Wie zweitrangig die Untoten in diesem Szenario längst geworden sind, lässt sich in Grundzügen bis DAWN zurück verfolgen: Schon dort hielten die Zombies vorwiegend als kinderleicht zu narrendes Spielmaterial her, während die tatsächliche Bedrohung von der menschlichen Zwangsgemeinschaft ausging. Spätestens mit SURVIVAL haben die Untoten ihren Schrecken restlos eingebüßt. Mit dandyhafter Mühelosigkeit und beträchtlicher Kreativität wird den hirnlosen Tölpeln reihenweise der Garaus gemacht, eine lästige Plage, schlimmer kaum als eine erhöhte Bienenpopulation. Im Handumdrehen finden sich die Verseuchten ins asoziale Gefüge der Welt integriert, hingenommen als aktuelle Gegebenheit unter vielen: Im Fernsehen laufen schon erste Zombie-Quizshows, im Wald machen sich campierende Rednecks einen Spaß daraus, die sinnlos vor sich hin maulenden Köpfe aufzupflocken.
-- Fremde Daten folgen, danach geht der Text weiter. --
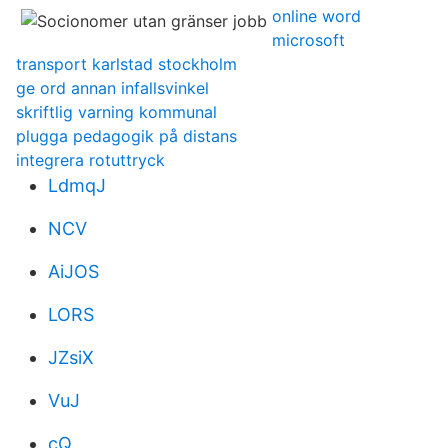
online word
microsoft
transport karlstad stockholm
ge ord annan infallsvinkel
skriftlig varning kommunal
plugga pedagogik på distans
integrera rotuttryck
LdmqJ
NCV
AiJOS
LORS
JZsiX
VuJ
cQ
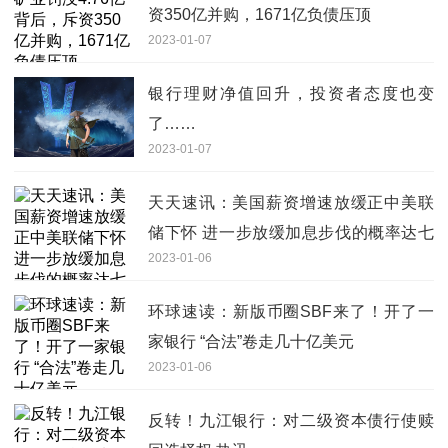
资350亿并购，1671亿负债压顶
2023-01-07
银行理财净值回升，投资者态度也变
了……
2023-01-07
天天速讯：美国薪资增速放缓正中美联
储下怀 进一步放缓加息步伐的概率达七
2023-01-06
成
环球速读：新版币圈SBF来了！开了一
家银行 “合法”卷走几十亿美元
2023-01-06
反转！九江银行：对二级资本债行使赎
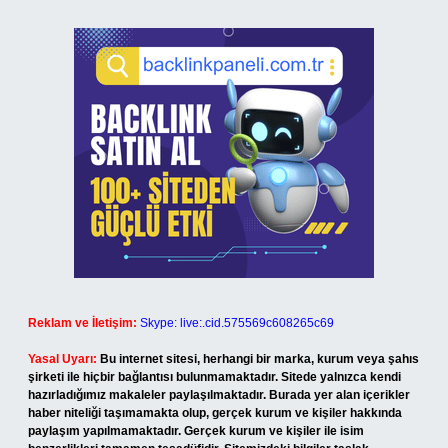
Reklam ve İletişim:
Skype: live:.cid.575569c608265c69
Yasal Uyarı:
Bu internet sitesi, herhangi bir marka, kurum veya şahıs
şirketi ile hiçbir bağlantısı bulunmamaktadır. Sitede yalnızca kendi
hazırladığımız makaleler paylaşılmaktadır. Burada yer alan içerikler
haber niteliği taşımamakta olup, gerçek kurum ve kişiler hakkında
paylaşım yapılmamaktadır. Gerçek kurum ve kişiler ile isim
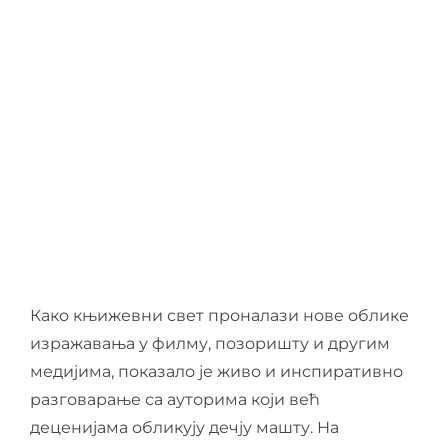
О нама
Контакт
Ђирилица
Како књижевни свет проналази нове облике
изражавања у филму, позоришту и другим
медијима, показало је живо и инспиративно
разговарање са ауторима који већ
деценијама обликују дечју машту. На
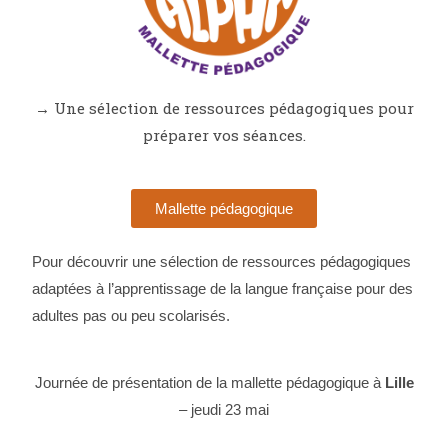
→
Une sélection de ressources pédagogiques pour
préparer vos séances.
Mallette pédagogique
Pour découvrir une sélection de ressources pédagogiques
adaptées à l’apprentissage de la langue française pour des
adultes pas ou peu scolarisés.
Journée de présentation de la mallette pédagogique à
Lille
– jeudi 23 mai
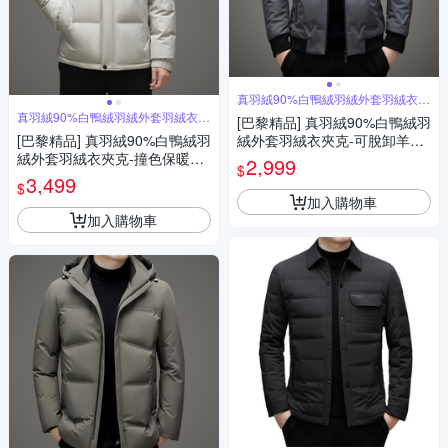
真羽絨90%白鴨絨羽絨外套羽絨衣夾
克
真羽絨90%白鴨絨羽絨外套羽絨衣夾
[巴黎精品] 真羽絨90%白鴨絨羽
克
[巴黎精品] 真羽絨90%白鴨絨羽
絨外套羽絨衣夾克-可脫卸羊毛
絨外套羽絨衣夾克-撞色保暖連
領休閒保暖男外套3色a1is138
2,999
$
帽防寒男外套3色a1is142
3,499
$
加入購物車
加入購物車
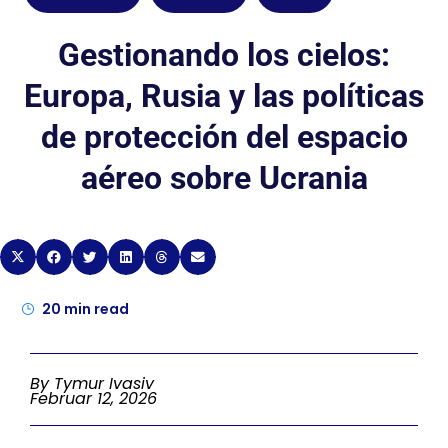
Gestionando los cielos:
Europa, Rusia y las políticas
de protección del espacio
aéreo sobre Ucrania
20
min read
By Tymur Ivasiv
Februar 12, 2026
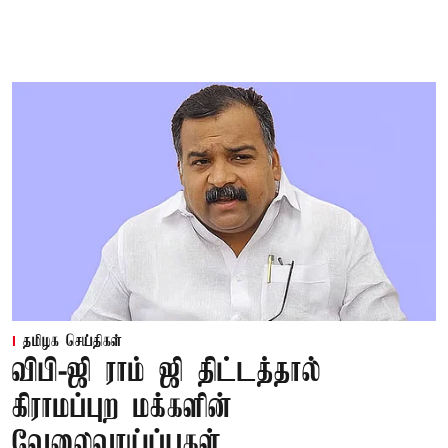
தமிழக செய்திகள்
விபி-ஜி ராம் ஜி திட்டத்தால்
கிராமப்புற மக்களின்
வேலைவாய்ப்புகள்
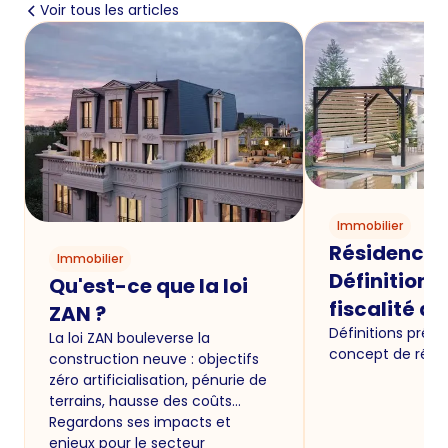
Voir tous les articles
Immobilier
Résidence P
Immobilier
Définition p
Qu'est-ce que la loi
fiscalité a
ZAN ?
Définitions préci
La loi ZAN bouleverse la
concept de résid
construction neuve : objectifs
zéro artificialisation, pénurie de
terrains, hausse des coûts…
Regardons ses impacts et
enjeux pour le secteur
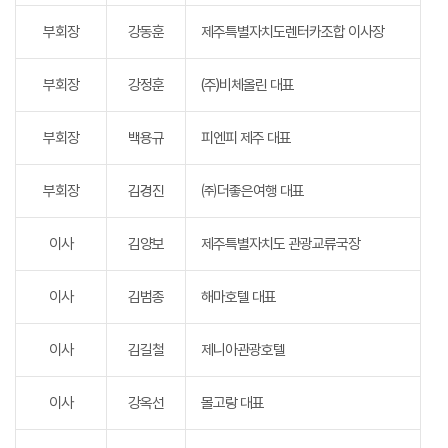
부회장
강동훈
제주특별자치도렌터카조합 이사장
부회장
강정훈
(주)비체올린 대표
부회장
백용규
피엔피 제주 대표
부회장
김경진
㈜더좋은여행 대표
이사
김양보
제주특별자치도 관광교류국장
이사
김범종
해마호텔 대표
이사
김길철
제니아관광호텔
이사
강옥선
몰고랑 대표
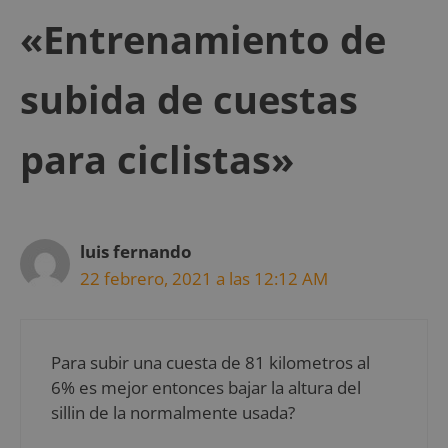
«Entrenamiento de
subida de cuestas
para ciclistas»
luis fernando
22 febrero, 2021 a las 12:12 AM
Para subir una cuesta de 81 kilometros al
6% es mejor entonces bajar la altura del
sillin de la normalmente usada?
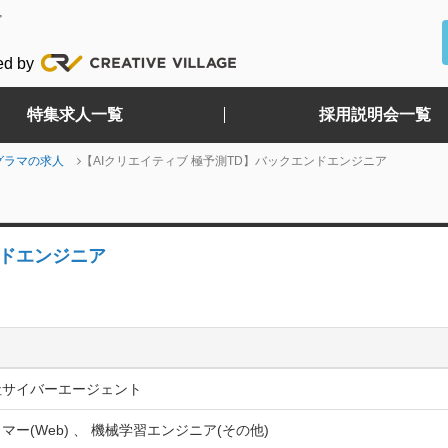
ど
ed by
特集求人一覧
採用説明会一覧
グラマの求人
【AIクリエイティブ 極予測TD】バックエンドエンジニア
ンドエンジニア
社サイバーエージェント
マー(Web) 、 機械学習エンジニア(その他)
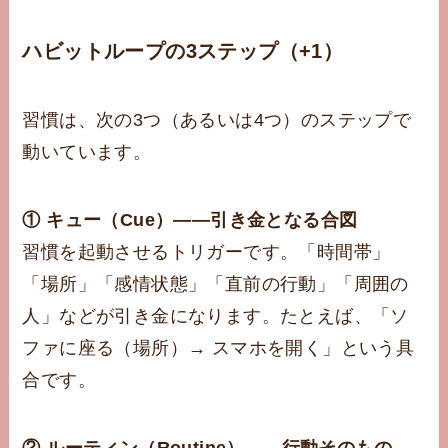
ハビットループの3ステップ（+1）
習慣は、次の3つ（あるいは4つ）のステップで
動いています。
① キュー（Cue）——引き金となる合図
習慣を起動させるトリガーです。「時間帯」
「場所」「感情状態」「直前の行動」「周囲の
人」などが引き金になります。たとえば、「ソ
ファに座る（場所）→ スマホを開く」という具
合です。
② ルーティン（Routine）——行動そのもの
Für die apokalyptische Gemengelage scheinen die Untoten ein Symptom, nicht aber Hauptursache zu sein. Das Einreißen sozialer Strukturen kriegen die Lebenden immer noch sehr gut alleine hin.

Mit allerlei serieninternen Echos – den lernfähigen Zombies aus DAY, den Soldatenfiguren aus DIARY – erheben die DEAD-Filme nach wie vor den Anspruch eines großen Entwurfs, und der Gründermythos des Western, der SURVIVAL blutig durchzieht, unterstreicht erneut dieses Bestreben. Woran es Romero unterdessen leider mangelt, sind zündende Einfälle, die sein Weltmodell noch substanziell erweitern könnten. Reitende Zombies, schwimmende Zombies, brennende Zombies: nicht viel mehr als putzige, hinlänglich bekannte Gimmicks. Kleine Oldschool-Freuden bietet der Film dennoch allemal. Unnachahmlich bleiben Romeros skurrile Tonlagenwechsel zwischen Satire und Weltschmerz, Dystopie und hemmungsloser Alberei; und trotz oftmals billigem CGI-Geschmadder erfreuen die zahllosen Zombietötungen mit vergnüglichem Looney-Tunes-Slapstick.
Im Rahmen von Romeros Gesamtprojekt mag SURVIVAL OF THE DEAD die bislang unerheblichste Etüde darstellen; dennoch schimmert seine strikte Weigerung, sich in Zentrumsnähe zu Hollywood – seinen Konventionen, seinem Kapital, seinen Stars – niederzulassen, jederzeit auf angenehme Weise durch. (In Western-Termini gesprochen, ähnelt sein Arbeitsethos damit weniger Hawks als Budd Boetticher.) Ein verlässlicher, störrisch unzeitgemäßer Genre-Sonderling, auf dem das Gewicht des eigenen Erbes unglücklich lastet. Wäre das Prädikat "souveräner Maverick" kein Widerspruch in sich: Romero hätte es nach wie vor verdient.